# snowboard pants for short guys 5'5"



## theorist (Feb 11, 2008)

hi. does anyone know a good pants brand for guys that are around 5'5"?

unfortunately most of the pants out there is geared towards taller guys and my pants always drag on the floor and get damaged.

any help would be great, thanks.


----------



## freshy (Nov 18, 2009)

I feel your pain, I'm not super short at 5'10" but I get that problem as well. I just got some rip curl pants that have a snap in the back attaching like halfway up my calf to hold the pants up from my heels. And had foursquare pants with a heavy duty fabric around the bottom hem which held up great for like 5 years of getting walked on.
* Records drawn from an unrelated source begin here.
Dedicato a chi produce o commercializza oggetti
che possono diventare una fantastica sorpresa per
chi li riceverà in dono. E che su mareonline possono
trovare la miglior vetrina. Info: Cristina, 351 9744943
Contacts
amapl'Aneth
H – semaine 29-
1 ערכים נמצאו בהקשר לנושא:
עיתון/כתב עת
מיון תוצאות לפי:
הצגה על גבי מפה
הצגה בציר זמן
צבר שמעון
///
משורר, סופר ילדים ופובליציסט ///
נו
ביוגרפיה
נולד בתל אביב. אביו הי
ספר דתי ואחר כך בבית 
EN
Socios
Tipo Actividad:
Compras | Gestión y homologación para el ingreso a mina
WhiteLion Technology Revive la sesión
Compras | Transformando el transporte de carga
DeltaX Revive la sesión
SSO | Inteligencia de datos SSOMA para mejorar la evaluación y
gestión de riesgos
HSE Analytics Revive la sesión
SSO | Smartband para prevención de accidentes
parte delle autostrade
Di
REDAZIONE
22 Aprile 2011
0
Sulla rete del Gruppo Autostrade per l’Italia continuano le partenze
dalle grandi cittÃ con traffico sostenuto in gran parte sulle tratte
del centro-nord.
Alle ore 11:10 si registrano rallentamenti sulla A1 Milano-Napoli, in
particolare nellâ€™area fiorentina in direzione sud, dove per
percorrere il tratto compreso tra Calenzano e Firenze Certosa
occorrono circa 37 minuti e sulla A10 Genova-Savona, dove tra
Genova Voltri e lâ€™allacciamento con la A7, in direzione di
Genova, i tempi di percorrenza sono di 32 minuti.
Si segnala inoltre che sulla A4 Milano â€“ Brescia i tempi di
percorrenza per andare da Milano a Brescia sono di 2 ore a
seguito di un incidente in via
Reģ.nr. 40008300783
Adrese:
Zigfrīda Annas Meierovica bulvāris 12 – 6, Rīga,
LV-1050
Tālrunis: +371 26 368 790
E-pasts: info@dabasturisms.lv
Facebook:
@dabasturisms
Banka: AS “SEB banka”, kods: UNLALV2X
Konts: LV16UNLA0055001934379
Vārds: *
Seems like the tend for snowboard pants is to have a bunch of pant scrunched up by your boots these days. Maybe look into non snowboard brand pants like Patagonia or north face :dunno:. Or see if a tailor can alter them for you.


----------



## DevilWithin (Sep 16, 2013)

I know Burton makes their cargo snowboarding pants in a short. You may want to check them out. I guess it really depends on your waist size though since they are usually about 2 in shorter on the inseam compared to the regular length. 
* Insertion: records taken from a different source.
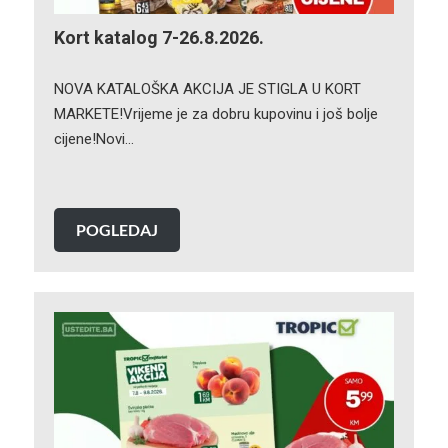
Kort katalog 7-26.8.2026.
NOVA KATALOŠKA AKCIJA JE STIGLA U KORT
MARKETE!Vrijeme je za dobru kupovinu i još bolje
cijene!Novi…
POGLEDAJ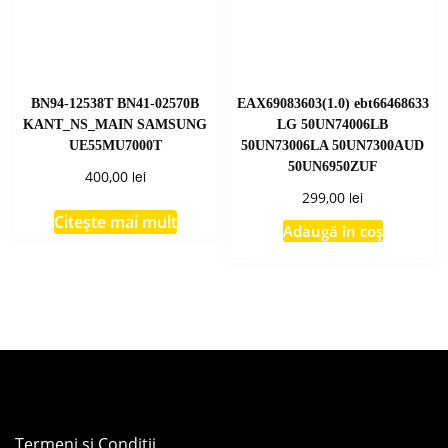
BN94-12538T BN41-02570B
EAX69083603(1.0) ebt66468633
KANT_NS_MAIN SAMSUNG
LG 50UN74006LB
UE55MU7000T
50UN73006LA 50UN7300AUD
50UN6950ZUF
lei
400,00
lei
299,00
Citește mai mult
Adaugă în coș
Termeni și Condiții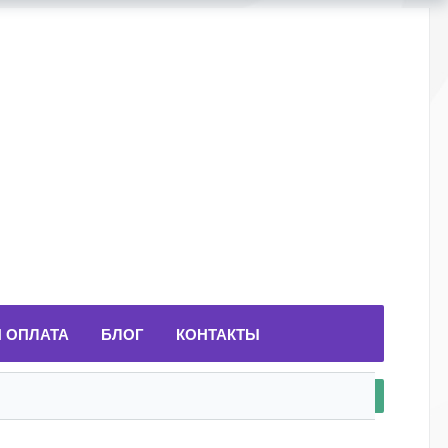
И ОПЛАТА
БЛОГ
КОНТАКТЫ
Cargo Snowboard Pant - Short | Burton Snowboards

You could also look into some of the non-snowboard specific outdoor companies like Arcteryx, Patagonia, and Mountain Hardwear that also sell snow pants in a short length.

Arcteryx Sabre Pant | Arcteryx for sale at US Outdoor Store
Men's Returnia
Patagonia Men's Snowshot Pants - Short for Skiing and Snowboarding


----------



## lalaboard (Oct 13, 2013)

how about ladies ? ?? They would be shorter length


on second thoughts maybe to neat around the crotch area


----------



## MrKrinkle (Mar 8, 2013)

Measure your inseam with your boots on which would make it much easier to find a pair of pants that actually fit...


----------



## theorist (Feb 11, 2008)

devilwithin said:


> i know burton makes their cargo snowboarding pants in a short. You may want to check them out. I guess it really depends on your waist size though since they are usually about 2 in shorter on the inseam compared to the regular length.
> 
> cargo snowboard pant - short | burton snowboards
> 
> ...


thanks! Super helpful!


----------



## DevilWithin (Sep 16, 2013)

Sure thing...looks like a few of those links aren't working now though. Not sure what is up. Anyhow, at least you have a few shorter length options. 

Just do a google search for the following pants and then make sure you look for the short option of them. usually they will also post the sizing chart.

Burton Cargo Snowboard Pant - Short
Arcteryx Sabre Pant - Short (I think they only come in the carbon and tobiko colors for short)
Mountain Hardwear Returnia - Short
Patagonia Snowshot Pants - Short


----------



## atr3yu (Feb 15, 2012)

686 Smarty Cargo's come in a short as well.


----------